En conclusión, a la vista de los hechos declarados probados y siguiendo la anterior doctrina jurisprudencial, el encausado conocía la obligación de hacer frente a los honorarios profesionales pactados, una vez concluidas las actuaciones profesionales y recibidas las cantidades dinerarias reconocidas en las resoluciones judiciales. Lejos de cumplir su obligación, transfirió su saldo al extranjero a fin de evitar hacer frente a su obligación. El perjudicado se vio en la necesidad de interponer demanda judicial, que reconoció su derecho y en cuya ejecutoria solo se pudo embargar la cantidad de 1.665,51 euros, desconociéndose el paradero de las cantidades dinerarias que transfirió al extranjero, no constándole renta alguna para hacer frente a lo adeudado, ni dando razón de todo ello, siquiera por vía de recurso. El recurso debe ser desestimado.

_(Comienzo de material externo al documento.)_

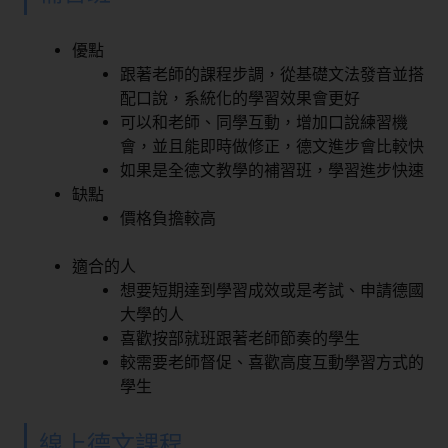
優點
跟著老師的課程步調，從基礎文法發音並搭
配口說，系統化的學習效果會更好
可以和老師、同學互動，增加口說練習機
會，並且能即時做修正，德文進步會比較快
如果是全德文教學的補習班，學習進步快速
缺點
價格負擔較高
適合的人
想要短期達到學習成效或是考試、申請德國
大學的人
喜歡按部就班跟著老師節奏的學生
較需要老師督促、喜歡高度互動學習方式的
學生
線上德文課程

CUARTO.- En materia de costas rige lo dispuesto en el artículo 240.2 de la Ley de Enjuiciamiento Criminal, debiéndose imponer al recurrente cuyas pretensiones han sido desestimadas.
Vistos los preceptos citados y demás de general y pertinente aplicación
Fallo
FALLAMOS: QUE Debemos desestimar y desestimamos el recurso de apelación interpuesto por la representación de D. Imanol, contra la sentencia de fecha de 10 de junio de 2.019, dictada por el juzgado de lo penal nº 6 de santa cruz de tenerife, en el procedimiento abreviado 11/18, la que confirmamos, condenando al recurrente al pago de las costas.

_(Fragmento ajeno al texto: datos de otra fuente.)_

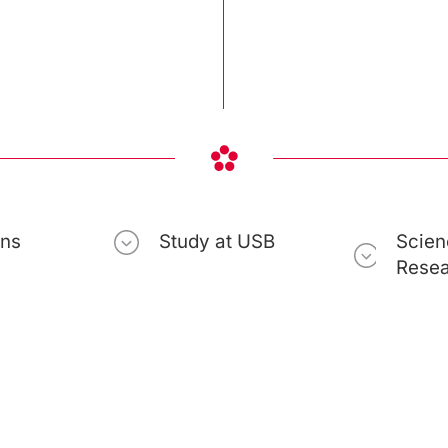
ons
Study at USB
Scien
Rese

Notifíquese la presente resolución a las partes haciéndoles saber que contra la misma no cabe recurso alguno, al incoarse las actuaciones antes de la entrada en vigor de LO 41/2015, de 5 de octubre.
Así, por esta nuestra sentencia, de la que se unirá testimonio al rollo correspondiente, lo pronunciamos, mandamos y firmamos.
PUBLICACIÓN.- Leída y publicada fue la anterior Sentencia por el Magistrado/a Ilmo./a Sr./a. D./Dña. Joaquín Astor Landete, estando celebrando audiencia pública. Doy fe.